The campaign-specific memory at ~/.claude/projects/-home-mfritsche-src-libva-multiplanar/memory/ contains 12 entries. Most relevant for follow-on work:

  • feedback_request_fd_lifecycle.md — REINIT-vs-close+alloc lessons (iter4 → iter6 evolution)
  • feedback_kernel_obfuscation_compound.md — V4L2 cluster validation pattern (per-control TRY isolation as the diagnostic escape)
  • feedback_seccomp_returns_enosys.md — Firefox sandbox debugging signature
  • reference_ffmpeg_v4l2_request_is_authority.md — FFmpeg's H.264 control semantics as the empirical authority
  • feedback_no_fixture_hardcoding.md — test-harness honesty principle
  • project_no_upstreaming_philosophical.md — campaign-defining stance recorded 2026-05-06

Follow-on campaigns (chartered iter5, separate top-level)

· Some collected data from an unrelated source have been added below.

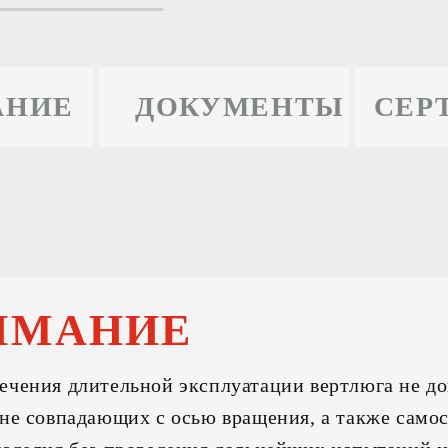
АНИЕ
ДОКУМЕНТЫ
СЕР
ИМАНИЕ
ечения длительной эксплуатации вертлюга не д
 не совпадающих с осью вращения, а также само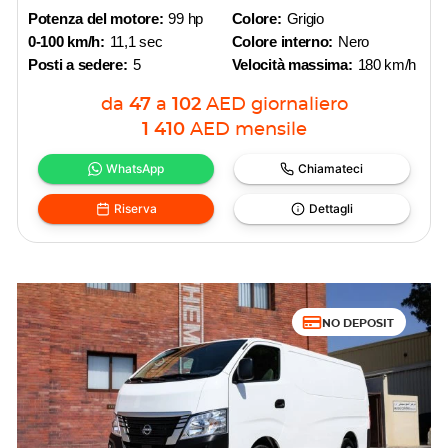
Potenza del motore:
99 hp
Colore:
Grigio
0-100 km/h:
11,1 sec
Colore interno:
Nero
Posti a sedere:
5
Velocità massima:
180 km/h
da
47
a
102
AED
giornaliero
1 410
AED
mensile
WhatsApp
Chiamateci
Riserva
Dettagli
NO DEPOSIT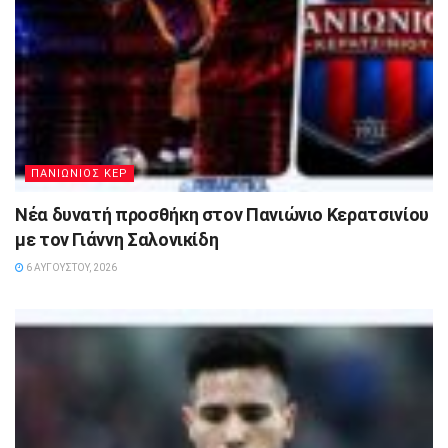
ΠΑΝΙΩΝΙΟΣ ΚΕΡ
Νέα δυνατή προσθήκη στον Πανιώνιο Κερατσινίου
με τον Γιάννη Σαλονικίδη
6 ΑΥΓΟΎΣΤΟΥ, 2026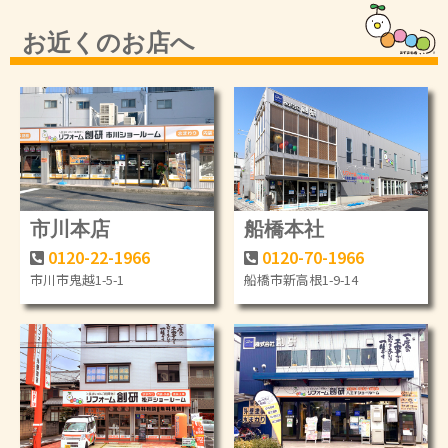
お近くのお店へ
市川本店
船橋本社
0120-22-1966
0120-70-1966
市川市鬼越1-5-1
船橋市新高根1-9-14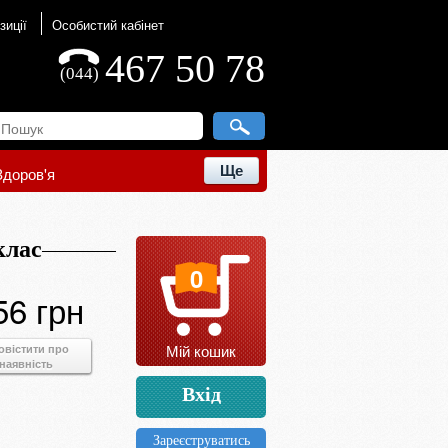
зиції
Особистий кабінет
467 50 78
(044)
Ще
Здоров'я
клас
0
56 грн
Мій кошик
овістити про
наявність
Вхід
Зареєструватись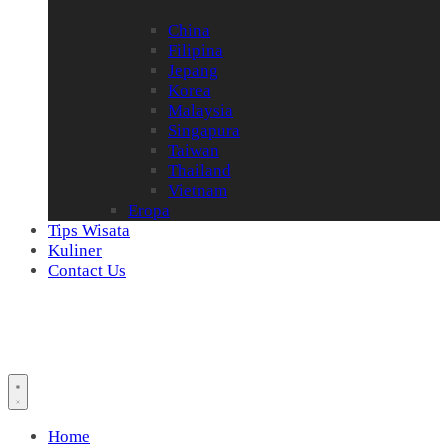
China
Filipina
Jepang
Korea
Malaysia
Singapura
Taiwan
Thailand
Vietnam
Eropa
Tips Wisata
Kuliner
Contact Us
Home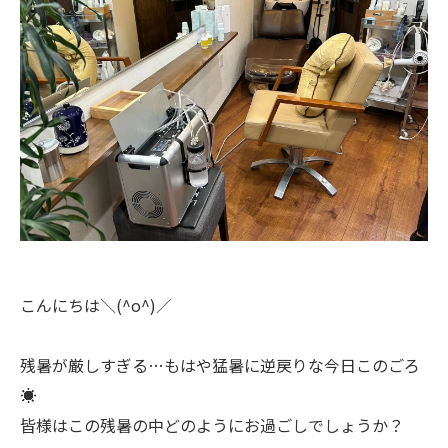
こんにちは＼(^o^)／
残暑が厳しすぎる…もはや猛暑に逆戻りな今日このごろ
☀
皆様はこの残暑の中どのようにお過ごしでしょうか？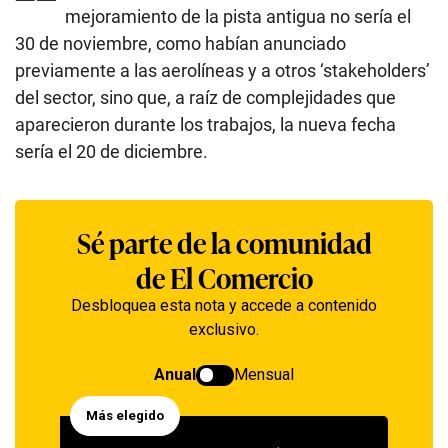
mejoramiento de la pista antigua no sería el
30 de noviembre, como habían anunciado
previamente a las aerolíneas y a otros ‘stakeholders’
del sector, sino que, a raíz de complejidades que
aparecieron durante los trabajos, la nueva fecha
sería el 20 de diciembre.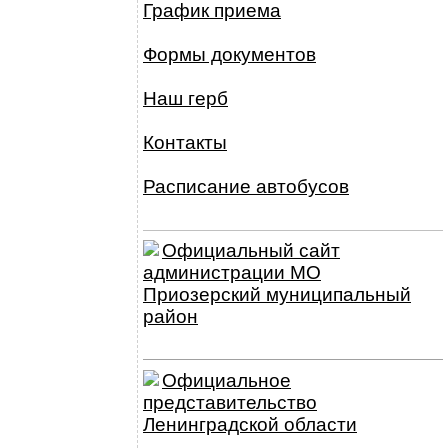
График приема
Формы документов
Наш герб
Контакты
Расписание автобусов
Официальный сайт
администрации МО
Приозерский муниципальный
район
Официальное
представительство
Ленинградской области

  • fourier-fresnel — port the fork from PineTab2 (RK3566 via hantro/rk3568-vpu) to fresnel RK3399 (Pinebook Pro). Validates iter1-iter8 fixes on a second hardware target. Charter at ~/src/libva-multiplanar/firefox-fourier/... or as a fresh repo when opened.
  • panvk-bifrost — Vulkan-on-Mali for Bifrost-gen GPUs (Mali-G52 on RK3566/RK3568, etc.). Document-only at ~/src/panvk-bifrost/. Sequenced after fourier-fresnel.

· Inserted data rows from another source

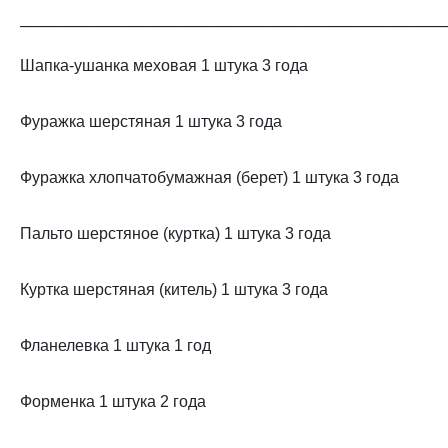
──────────────────────────────────────
Шапка-ушанка меховая 1 штука 3 года
Фуражка шерстяная 1 штука 3 года
Фуражка хлопчатобумажная (берет) 1 штука 3 года
Пальто шерстяное (куртка) 1 штука 3 года
Куртка шерстяная (китель) 1 штука 3 года
Фланелевка 1 штука 1 год
Форменка 1 штука 2 года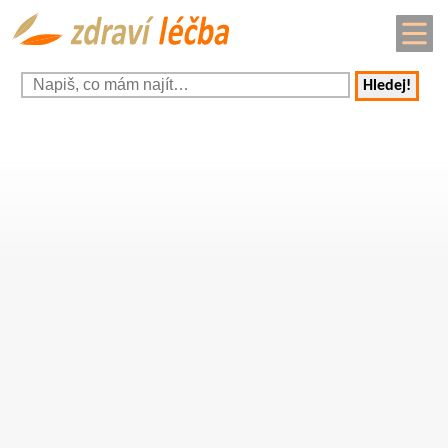
Hledej!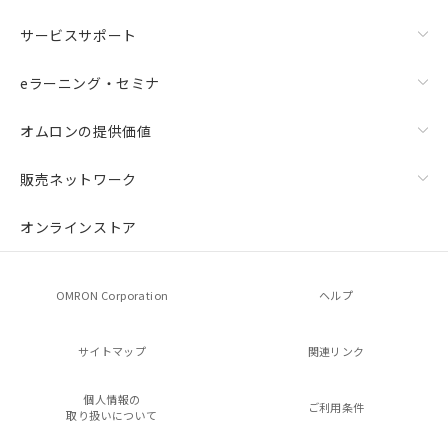
サービスサポート
eラーニング・セミナ
オムロンの提供価値
販売ネットワーク
オンラインストア
OMRON Corporation
ヘルプ
サイトマップ
関連リンク
個人情報の
ご利用条件
取り扱いについて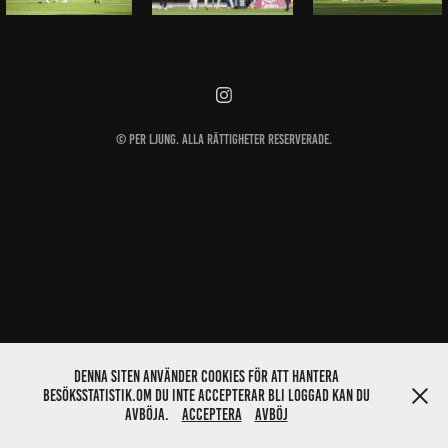
© Per Ljung. Alla rättigheter reserverade.
Denna siten använder cookies för att hantera
besöksstatistik.Om du inte accepterar bli loggad kan du
avböja.
Acceptera
Avböj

Per project_followon_campaigns.md, neither opens without explicit operator instruction.

Final state

  • Driver: libva-v4l2-request-fourier HEAD 65969da, 7aa59a1b... sha256 of installed .so. iter1..iter8 substantive work landed across 12 commits.
  • Firefox: firefox-150.0.1-1.1 with the iter5-amendment combined sandbox patch (broker + RDD seccomp + Utility seccomp). Build infrastructure: firefox-fourier LXD on boltzmann, persistent.
  • Test harnesses: 3 in tests/cap_pool_probe_pattern.c (race regression), run_msync_pixel_verify.sh (pixel-correctness), run_perf_binding_cell.sh (perf anchor).
  • Campaign documentation: phase0_findings_iter[1..8].md, phase8_iteration[1..8]_close.md, plus per-iteration situation/plan/review docs as needed. All committed to git.reauktion.de:marfrit/libva-multiplanar. All committed under claude-noether <claude@reauktion.de> from iter5 onward.

The campaign closes with a working deliverable, anchored numbers, and an honest accounting. Done.